6. Summary of results

The test result shows that: the natural plant complex (example 3) of the present invention has a barrier enhancing effect by promoting differentiation of epidermal cells and formation of barrier function; meanwhile, the composition has the capability of resisting epidermal aging caused by tissue damage by improving the tissue vitality and increasing the content of CD44 in the skin. The beneficial effects of the present invention can also be achieved by performing the in vitro test data tests described above with examples 1-2 and examples 4-5.

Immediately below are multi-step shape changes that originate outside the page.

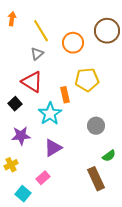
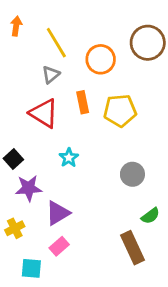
orange rectangle: (65, 95) -> (83, 102), moved
black square: (15, 104) -> (13, 159), moved
cyan star: (50, 114) -> (69, 158), size x0.6
purple triangle: (53, 148) -> (58, 213), moved
cyan square: (23, 194) -> (31, 268), turned -35

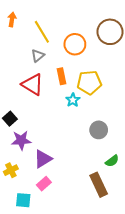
cyan star: (69, 158) -> (73, 100), moved

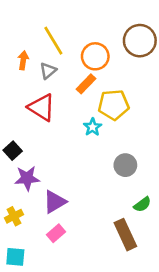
orange arrow: (12, 19) -> (23, 60), moved
orange rectangle: (61, 76) -> (86, 84), moved, turned 56
cyan square: (23, 200) -> (15, 257), moved

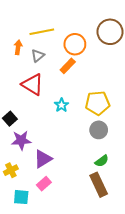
yellow line: (53, 41) -> (42, 32), turned -70
yellow pentagon: (114, 105) -> (98, 103), moved
cyan star: (93, 127) -> (61, 105), moved
green semicircle: (142, 204) -> (102, 161), moved
cyan square: (15, 257) -> (21, 197), moved

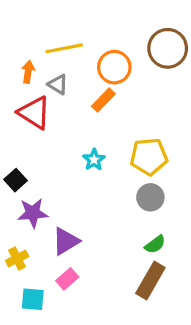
gray triangle: (38, 56) -> (58, 84), turned -48
red triangle: (33, 84) -> (34, 113), moved
brown rectangle: (99, 185) -> (150, 280), turned 55

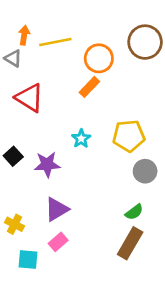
orange arrow: (28, 72) -> (24, 35), moved
gray triangle: (58, 84) -> (13, 58), moved
gray circle: (150, 197) -> (145, 171), moved
purple star: (33, 213) -> (47, 164), moved
yellow cross: (17, 259) -> (15, 224), turned -36

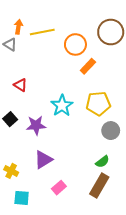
orange rectangle: (89, 87) -> (88, 66), moved
red triangle: (29, 98) -> (20, 85), moved, size x0.6
cyan star: (81, 139) -> (62, 106), size x1.5
pink rectangle: (58, 242) -> (59, 188), moved

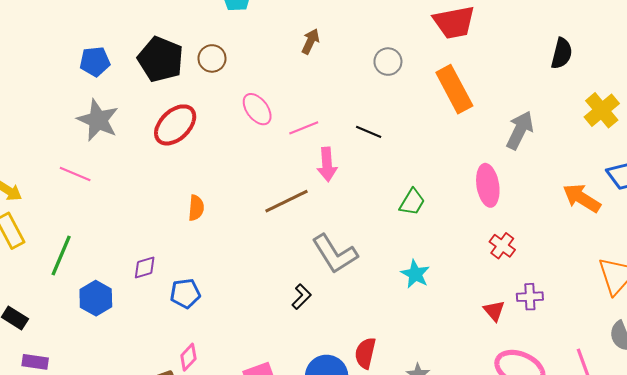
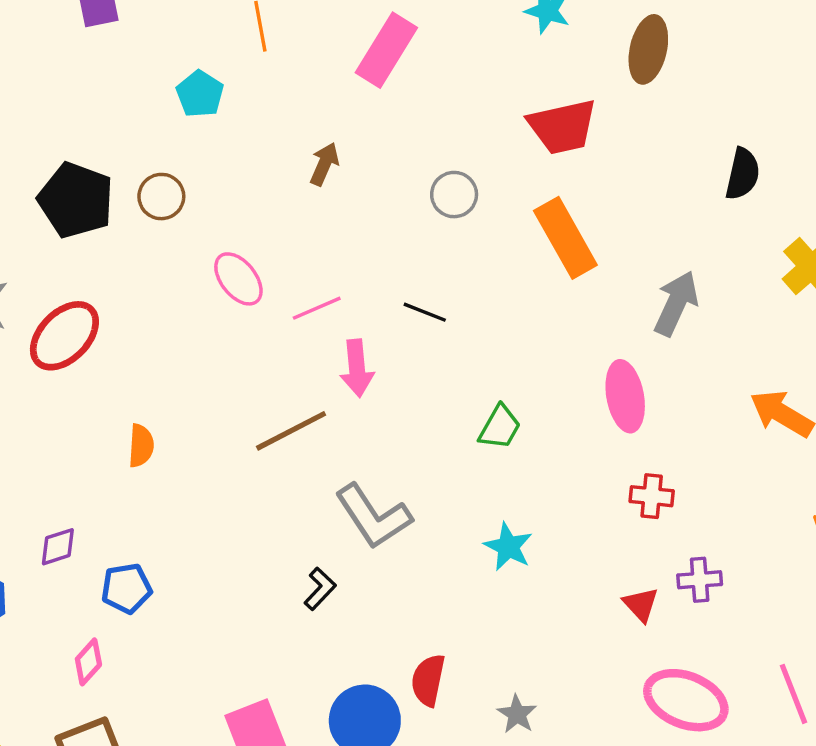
red ellipse: (175, 125) -> (64, 336), moved
red cross: (502, 246) -> (652, 496), turned -30
pink diamond: (188, 357) -> (88, 662), moved

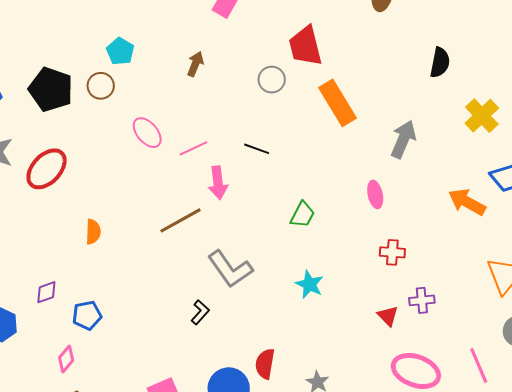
cyan pentagon: (200, 94) -> (120, 51), moved
red trapezoid: (563, 127) -> (305, 46), moved, turned 90
pink ellipse: (625, 396) -> (375, 194), size x0.7

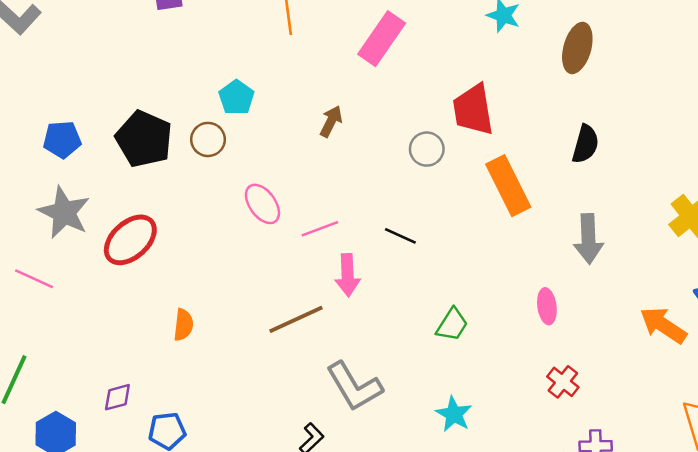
black semicircle: (440, 62) -> (585, 144), moved
gray arrow: (403, 139) -> (588, 239), turned 150
red cross: (392, 252) -> (563, 382), turned 30

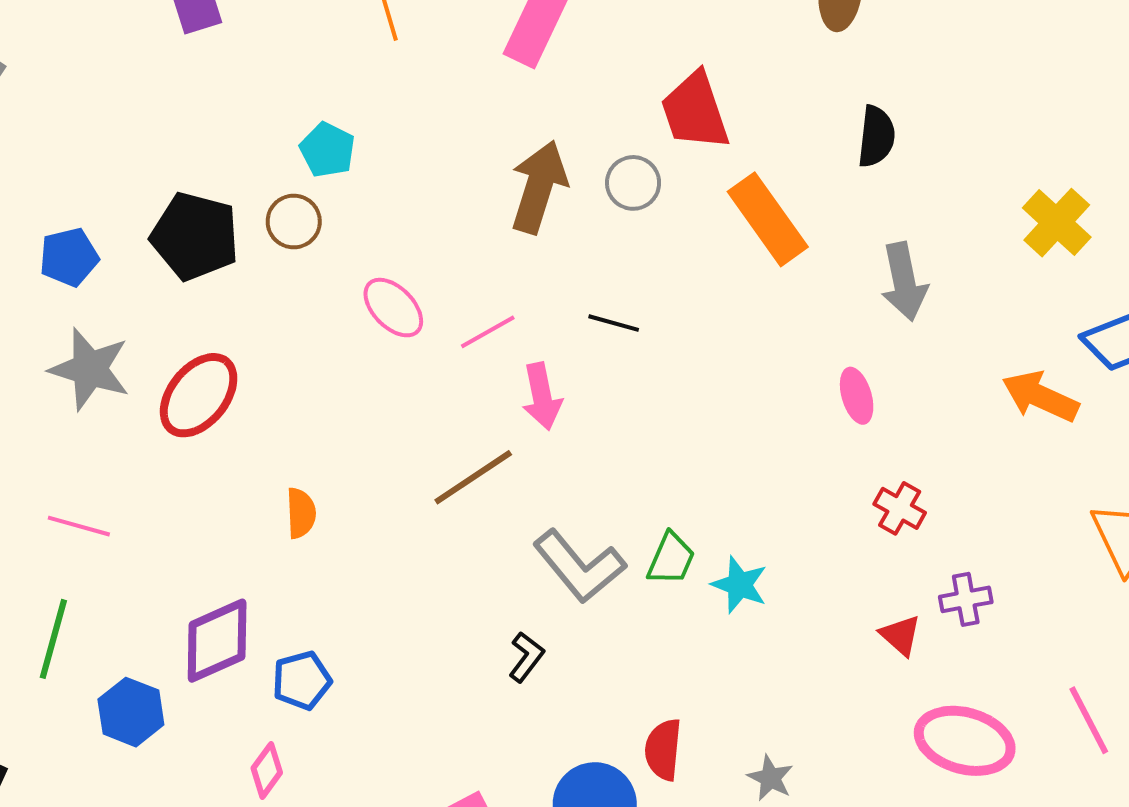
brown arrow: (331, 121) -> (539, 187), moved, size x1.8
pink line: (34, 279) -> (79, 526), moved
green trapezoid: (452, 325) -> (671, 559), moved
purple diamond: (117, 397) -> (217, 641), size x1.8

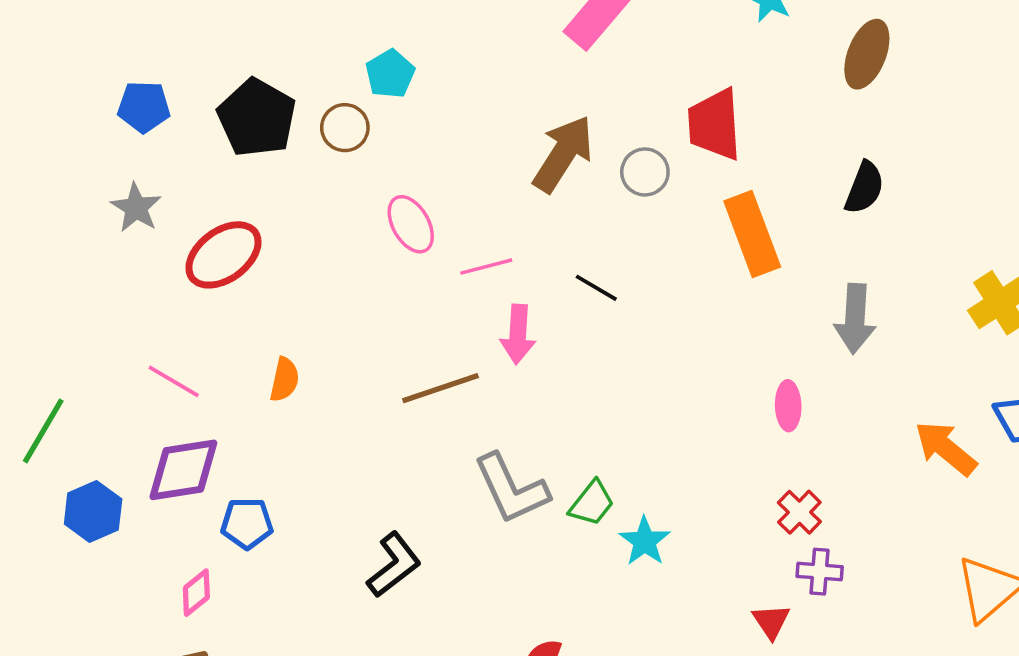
gray star: (90, 369) -> (136, 208), size x0.7
pink line: (79, 526) -> (174, 381), moved
purple cross: (966, 599) -> (820, 572), moved
black L-shape: (526, 657) -> (394, 565), moved, size x1.5

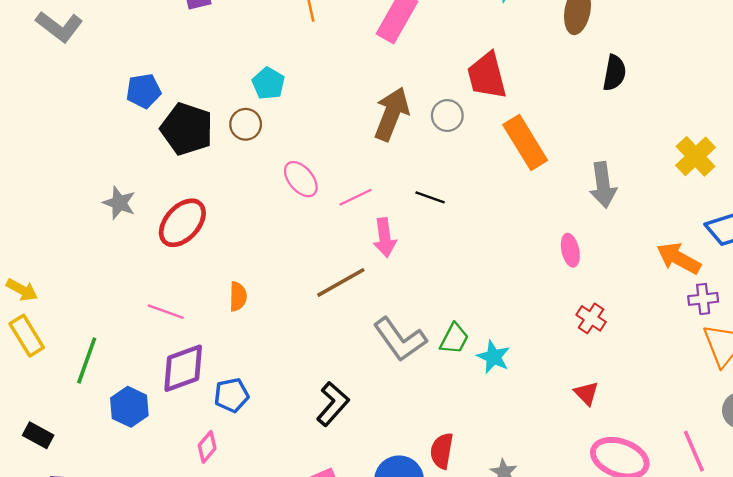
blue pentagon: (144, 107) -> (144, 91), moved
black semicircle: (864, 188) -> (614, 73), moved
purple cross: (820, 572) -> (703, 299), moved

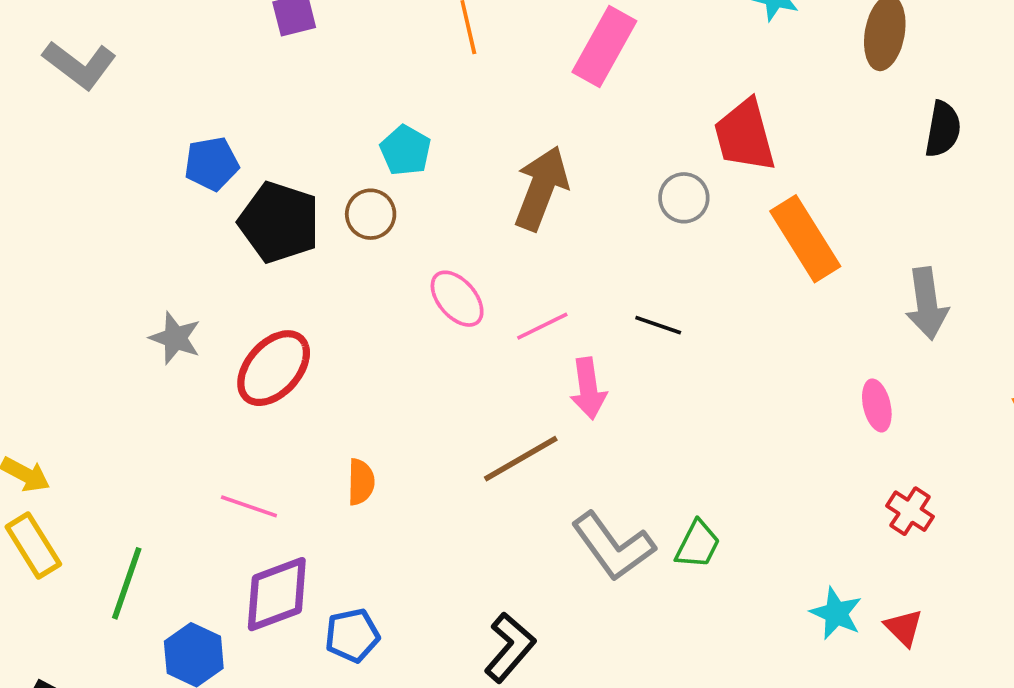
brown arrow: (392, 114) -> (541, 188), moved
cyan star: (494, 357) -> (836, 613), moved

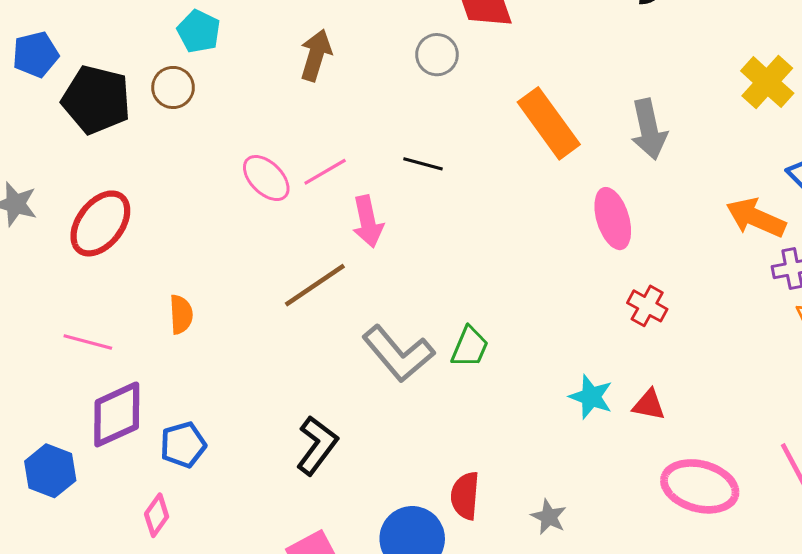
brown arrow: (541, 188) -> (316, 55), size x0.7
orange rectangle: (805, 239) -> (549, 123), moved
pink ellipse: (457, 299) -> (266, 178), moved
pink ellipse: (877, 405) -> (613, 219), size x1.4
red triangle: (904, 628) -> (649, 405), turned -30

The above description is only for the preferred embodiment of the present invention, but the scope of the present invention is not limited thereto, and any person skilled in the art should be able to cover the technical scope of the present invention and the equivalent alternatives or modifications according to the technical solution and the inventive concept of the present invention within the technical scope of the present invention.